Both positions are held in good faith, and you don't have to resolve the debate to understand the program. What's beyond dispute is the empirical record: more markhor, more ibex, functioning village institutions and a poaching collapse across the conservancies. Whether that end justifies these means is a question each traveller can weigh — with the facts, rather than with caricatures of them.
What it means for travellers who would never hunt
Here's the practical upshot for the 99.9 percent of visitors who will never bid on a permit: Gilgit-Baltistan's slopes now carry thriving, increasingly relaxed populations of ibex and markhor that you can watch and photograph. Winter and early spring are prime time, when herds graze low along the Hunza and Indus valleys — scan the slopes around Khyber, Passu and the Skardu road and you'll find them.
The recovery feeds the region's most charismatic predator. Ibex and markhor are the snow leopard's main prey here, and a rebuilt prey base is widely credited with supporting healthy snow leopard numbers in the Karakoram — the foundation on which our snow-leopard-winter-expedition and wildlife photography trips are built. More wild goats means more cats, and more chances of the encounter of a lifetime.
If the subject interests you, it's worth reading our trophy hunting experience page for how regulated expeditions are arranged, even if only to understand what your conservancy hosts mean when they talk about 'the program'. Ask about it in Khyber or Skoyo and you'll get the story from the people who lived it — proud, unsentimental and well worth hearing.

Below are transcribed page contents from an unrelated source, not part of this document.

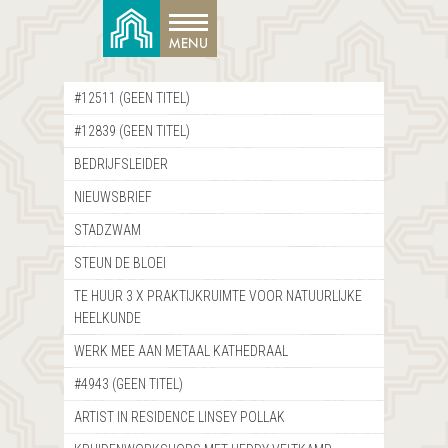
#12511 (GEEN TITEL)
#12839 (GEEN TITEL)
BEDRIJFSLEIDER
NIEUWSBRIEF
STADZWAM
STEUN DE BLOEI
TE HUUR 3 X PRAKTIJKRUIMTE VOOR NATUURLIJKE
HEELKUNDE
WERK MEE AAN METAAL KATHEDRAAL
#4943 (GEEN TITEL)
ARTIST IN RESIDENCE LINSEY POLLAK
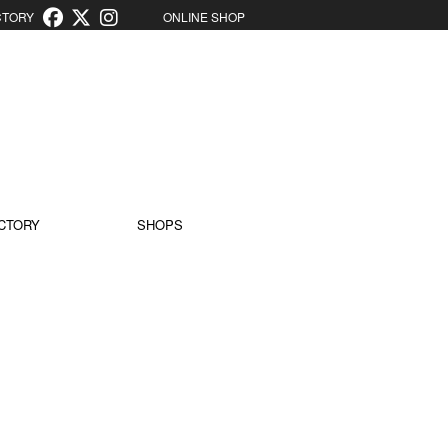
ORY
ONLINE SHOP
CTORY
SHOPS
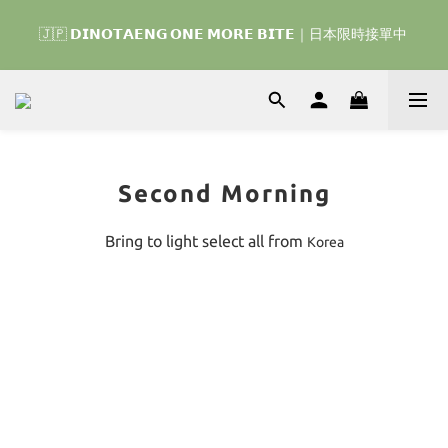
🇰🇷 𝗗𝗜𝗡𝗢𝗧𝗔𝗘𝗡𝗚 𝗛𝗢𝗠𝗘 𝗥𝗨𝗡 ｜韓國首波開賣囉 ▶ 一起參加
🇯🇵 𝗗𝗜𝗡𝗢𝗧𝗔𝗘𝗡𝗚 𝗢𝗡𝗘 𝗠𝗢𝗥𝗘 𝗕𝗜𝗧𝗘｜日本限時接單中 
我們的熱血棒球冒險吧 ⚾️
🇰🇷 𝗗𝗜𝗡𝗢𝗧𝗔𝗘𝗡𝗚 𝗛𝗢𝗠𝗘 𝗥𝗨𝗡 ｜韓國首波開賣囉 ▶ 一起參加
我們的熱血棒球冒險吧 ⚾️
Second Morning
Bring to light select all from
Korea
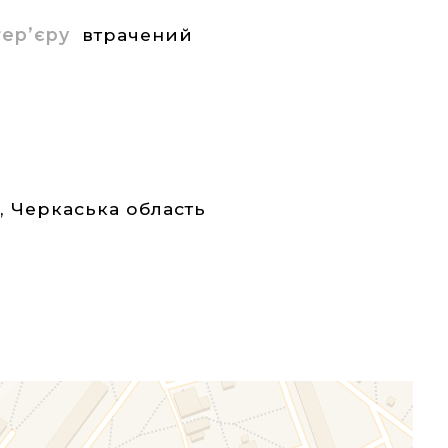
нтер’єру
втрачений
а
,
Черкаська область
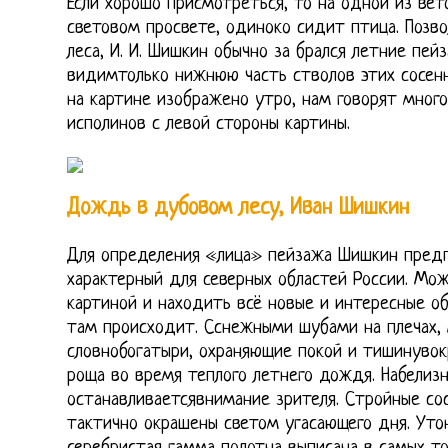
Если хорошо присмотреться, то на одной из вет
световом просвете, одиноко сидит птица. Позв
леса, И. И. Шишкин обычно за брался летние пей
видимтолько нижнюю часть стволов этих сосенн
на картине изображено утро, нам говорят мног
исполинов с левой стороны картины.
Дождь в дубовом лесу, Иван Шишкин
Для определения «лица» пейзажа Шишкин предпо
характерный для северных областей России. Мо
картиной и находить всё новые и интересные об
там происходит. Сснежными шубами на плечах, 
словнобогатыри, охраняющие покой и тишинувок
роща во время теплого летнего дождя. Набелизн
останавливаетсявнимание зрителя. Стройные со
тактично окрашены светом угасающего дня. Уто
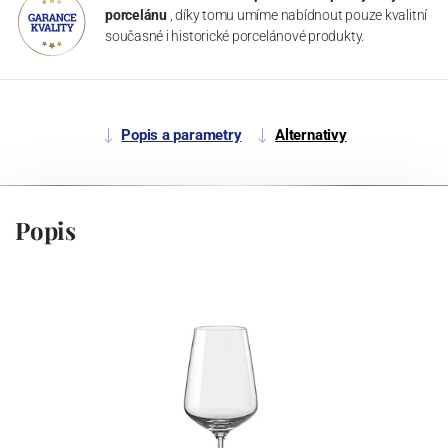
porcelánu
, díky tomu umíme nabídnout pouze kvalitní
současné i historické porcelánové produkty.
Popis a parametry
Alternativy
Popis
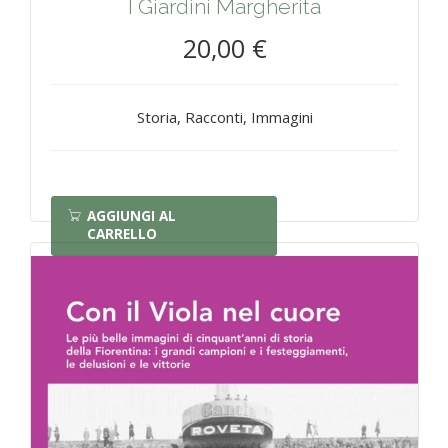
I Giardini Margherita
20,00 €
Storia, Racconti, Immagini
AGGIUNGI AL
CARRELLO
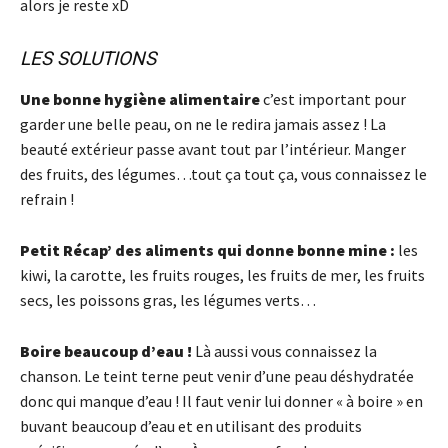
alors je reste xD
LES SOLUTIONS
Une bonne hygiène alimentaire
c’est important pour
garder une belle peau, on ne le redira jamais assez ! La
beauté extérieur passe avant tout par l’intérieur. Manger
des fruits, des légumes…tout ça tout ça, vous connaissez le
refrain !
Petit Récap’ des aliments qui donne bonne mine :
les
kiwi, la carotte, les fruits rouges, les fruits de mer, les fruits
secs, les poissons gras, les légumes verts…
Boire beaucoup d’eau !
Là aussi vous connaissez la
chanson. Le teint terne peut venir d’une peau déshydratée
donc qui manque d’eau ! Il faut venir lui donner « à boire » en
buvant beaucoup d’eau et en utilisant des produits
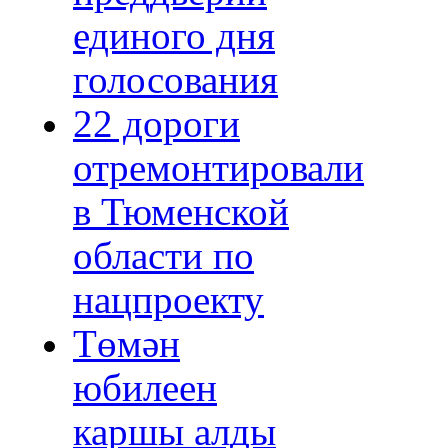
единого дня
голосования
22 дороги
отремонтировали
в Тюменской
области по
нацпроекту
Төмән
юбилеен
каршы алды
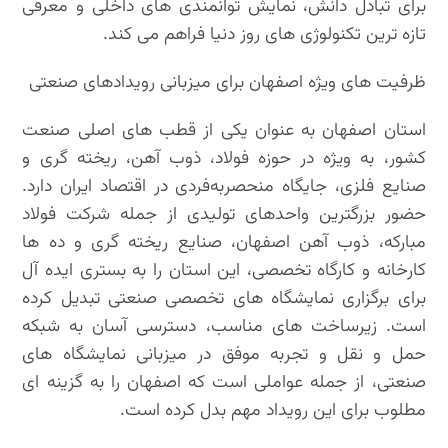
برای تبادل دانش، نمایش توانمندی های داخلی و معرفی
تازه ترین تکنولوژی های روز دنیا فراهم می کند.
ظرفیت های ویژه اصفهان برای میزبانی رویدادهای صنعتی
استان اصفهان به عنوان یکی از قطب های اصلی صنعت
کشور، به ویژه در حوزه فولاد، ذوب آهن، ریخته گری و
صنایع فلزی، جایگاه منحصربه‌فردی در اقتصاد ایران دارد.
حضور بزرگترین واحدهای تولیدی از جمله شرکت فولاد
مبارکه، ذوب آهن اصفهان، صنایع ریخته گری و ده ها
کارخانه و کارگاه تخصصی، این استان را به بستری ایده آل
برای برگزاری نمایشگاه های تخصصی صنعتی تبدیل کرده
است. زیرساخت های مناسب، دسترسی آسان به شبکه
حمل و نقل و تجربه موفق در میزبانی نمایشگاه های
صنعتی، از جمله عواملی است که اصفهان را به گزینه ای
مطلوب برای این رویداد مهم بدل کرده است.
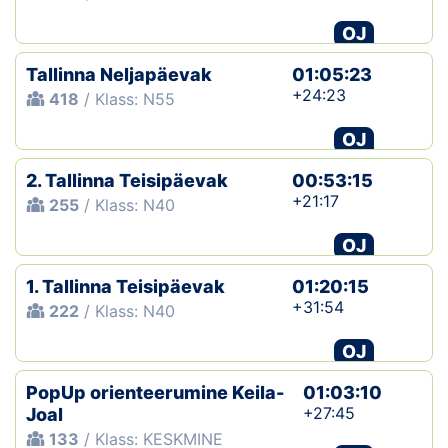
OJ
Tallinna Neljapäevak
01:05:23
+24:23
418
/ Klass: N55
OJ
2. Tallinna Teisipäevak
00:53:15
+21:17
255
/ Klass: N40
OJ
1. Tallinna Teisipäevak
01:20:15
+31:54
222
/ Klass: N40
OJ
PopUp orienteerumine Keila-
01:03:10
+27:45
Joal
133
/ Klass: KESKMINE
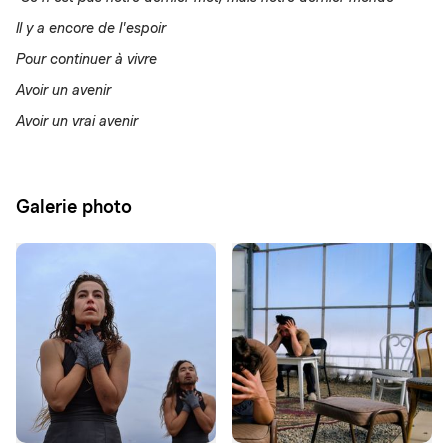
Il y a encore de l'espoir
Pour continuer à vivre
Avoir un avenir
Avoir un vrai avenir
Galerie photo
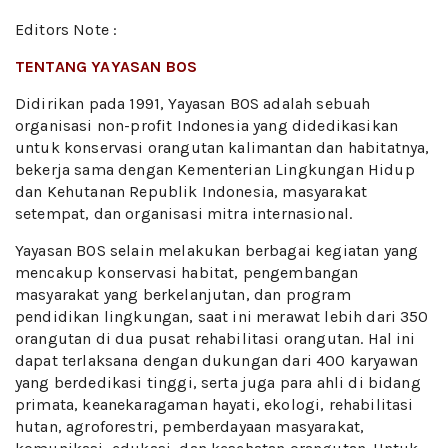
Editors Note :
TENTANG YAYASAN BOS
Didirikan pada 1991, Yayasan BOS adalah sebuah
organisasi non-profit Indonesia yang didedikasikan
untuk konservasi orangutan kalimantan dan habitatnya,
bekerja sama dengan Kementerian Lingkungan Hidup
dan Kehutanan Republik Indonesia, masyarakat
setempat, dan organisasi mitra internasional.
Yayasan BOS selain melakukan berbagai kegiatan yang
mencakup konservasi habitat, pengembangan
masyarakat yang berkelanjutan, dan program
pendidikan lingkungan, saat ini merawat lebih dari 350
orangutan di dua pusat rehabilitasi orangutan. Hal ini
dapat terlaksana dengan dukungan dari 400 karyawan
yang berdedikasi tinggi, serta juga para ahli di bidang
primata, keanekaragaman hayati, ekologi, rehabilitasi
hutan, agroforestri, pemberdayaan masyarakat,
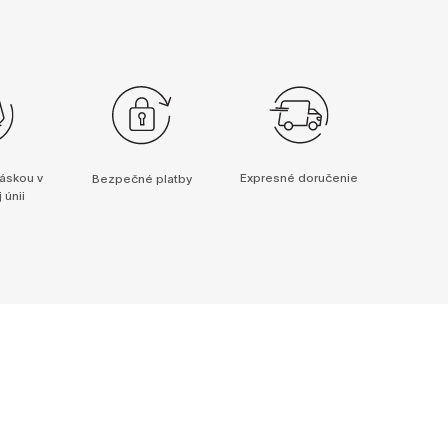
áskou v
Expresné doručenie
Bezpečné platby
 únii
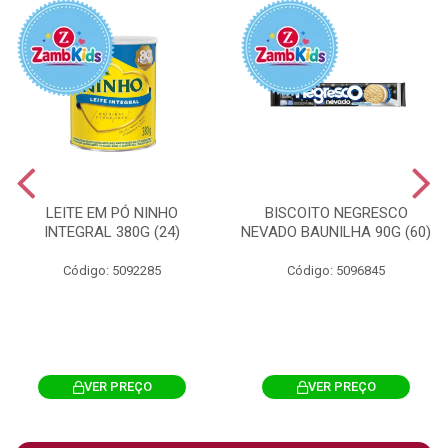
LEITE EM PÓ NINHO
BISCOITO NEGRESCO
INTEGRAL 380G (24)
NEVADO BAUNILHA 90G (60)
Código: 5092285
Código: 5096845
VER PREÇO
VER PREÇO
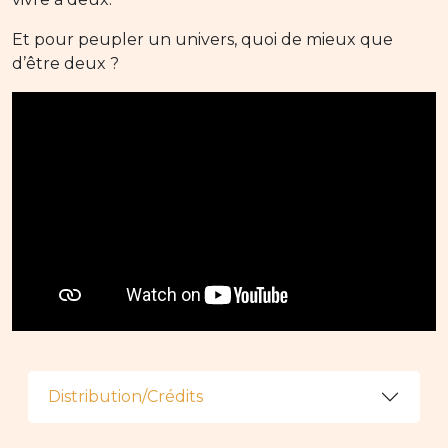
Et pour peupler un univers, quoi de mieux que
d’être deux ?
Distribution/Crédits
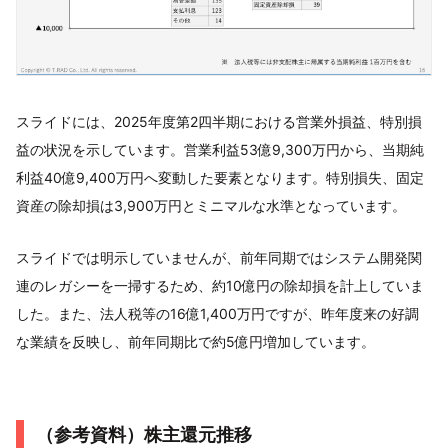
スライドには、2025年度第2四半期における営業外損益、特別損
益の状況を示しています。営業利益53億9,300万円から、当期純
利益40億9,400万円へ変動した要素となります。特別損失、固定
資産の除却損は3,900万円とミニマルな水準となっています。
スライドでは明示していませんが、前年同期ではシステム開発関
連のレガシーを一掃するため、約10億円の除却損を計上していま
した。また、法人税等の16億1,400万円ですが、昨年度来の好調
な業績を反映し、前年同期比で約5億円増加しています。
（参考資料）株主還元推移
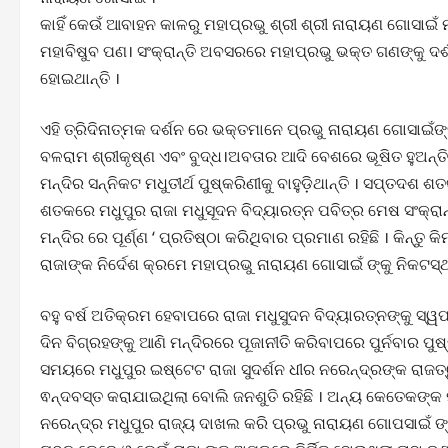
କାହିଁ କେଉଁ ଆବାହନ କାଳରୁ ମହାପ୍ରଭୁ ଶ୍ରୀ ଶ୍ରୀ ନାରାୟଣ ଗୋସାଇଁ
ମହାବିଷୁବ ପଣ। ସଂକ୍ରାନ୍ତି ଅବସରରେ ମହାପ୍ରଭୁ ଭକ୍ତ ଗଣଙ୍କୁ ଦର୍ଶନ
ହୋଇଥାନ୍ତି ।
ଏହି ତ୍ରିଦିନାତ୍ମକ ଦର୍ଶନ ରେ ଭକ୍ତମାନେ ପ୍ରଭୁ ନାରାୟଣ ଗୋସାଇଁଙ୍
ବଳରାମ ଶ୍ରୀକୃଷ୍ଣ ଏବଂ ବୁଦ୍ଧ।ଅବତାର ଆଦି ବେଶରେ ଭୂଷିତ ହୁଅନ୍
ମନ୍ଦିର ସନ୍ନିକଟ ମଧୁତୀର୍ଥ ପୁଷ୍କରିଣୀକୁ ବାହୁଡ଼ିଥାନ୍ତି । ସପ୍ତଦଶ ଶ
ଶତକରେ ମଧୁପୁର ରାଜା ମଧୁସୂଦନ ବିଦ୍ୟାରତ୍ନ ପବିତ୍ର ମେଷ ସଂକ୍ରାନ
ମନ୍ଦିର ରେ ପୂର୍ଣ୍ଣ ‘ ପ୍ରତିଷ୍ଠା କରିଥିବାର ପ୍ରମାଣ ରହିଛି । କିନ୍ତ
ରାଜାଙ୍କ ନିର୍ଦେଶ କ୍ରମେ ମହାପ୍ରଭୁ ନାରାୟଣ ଗୋସାଇଁ ଙ୍କୁ ନିକଟସ୍ଥ
ବହୁ ବର୍ଷ ଅତିକ୍ରମ ହେବାପରେ ରାଜା ମଧୁସୁଦନ ବିଦ୍ୟାରତ୍ନଙ୍କୁ ସ୍
ଦିନ ବିଗ୍ରହଙ୍କୁ ଆଣି ମନ୍ଦିରରେ ପୂଜାନୀତି କରିବାପରେ ପୁର୍ନବାର ପୁଷ
ସମୟରେ ମଧୁପୁର ଇଷ୍ଟେଟ ରାଜା ସୁଦର୍ଶନ ଧୀର ନରେନ୍ଦ୍ରଙ୍କ ରାଜତ୍
ଵନ୍ଦବସ୍ତ କରାଯାଇଥିଲା ବୋଲି ଜନଶୁତି ରହିଛି । ଅନ୍ୟ କେତେକଙ୍
ନରେନ୍ଦ୍ର ମଧୁପୁର ରାଜ୍ୟ ଦାଖଲ କରି ପ୍ରଭୁ ନାରାୟଣ ଗୋପସାଇଁ ଙ୍କ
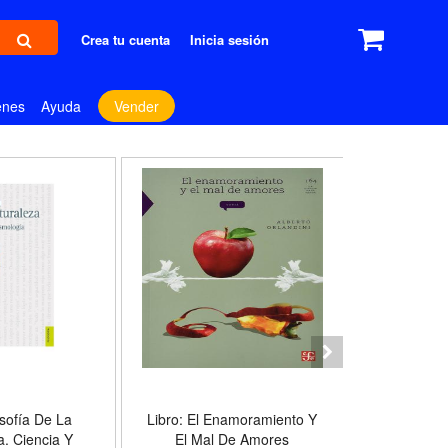
Crea tu cuenta
Inicia sesión
enes
Ayuda
Vender
osofía De La
Libro: El Enamoramiento Y
Libro: El G
a. Ciencia Y
El Mal De Amores
De Un Gu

However you feel about hunting, spend your tourist money in conservancy villages, hire local wildlife guides, and you're voting for the same outcome the program pursues: mountains where wildlife is worth more alive to the people who share them. That, in the end, is the whole story.
Questions, answered
Is trophy hunting legal in Pakistan?
Yes, within a tightly regulated community-based program running since the 1990s. A small number of permits for aged male markhor, Himalayan ibex and blue sheep are auctioned each season under CITES-sanctioned export quotas, while all other hunting of these species remains banned.
How much does a markhor hunting permit cost?
Permits are auctioned and Astore markhor licences have repeatedly sold for well over US$100,000, with record bids higher still. Roughly 80 percent of the fee goes directly to the village conservancy where the hunt takes place; Himalayan ibex permits cost a small fraction of that.
Does trophy hunting actually help conservation in Gilgit-Baltistan?
The measurable record says yes: markhor populations recovered enough for the IUCN to downlist the species from Endangered to Near Threatened in 2015, poaching collapsed in conservancy valleys, and permit revenue funds schools, clinics and wildlife rangers. The ethical debate continues, but the population outcomes are well documented.
Can I see markhor and ibex without hunting?
Absolutely — that's the program's dividend for ordinary travellers. In winter and early spring, ibex herds graze low slopes around Khyber and Passu in upper Hunza, and markhor can be spotted along the Indus near the Skoyo–Karabathang–Basingo conservancy. Local wildlife guides dramatically improve your chances.
When is the trophy hunting season in Gilgit-Baltistan?
Roughly November to April, when animals descend to lower winter ranges and aged males can be properly identified. Hunts are supervised by wildlife department staff and community guides, and quotas are set from population surveys conducted by the conservancies.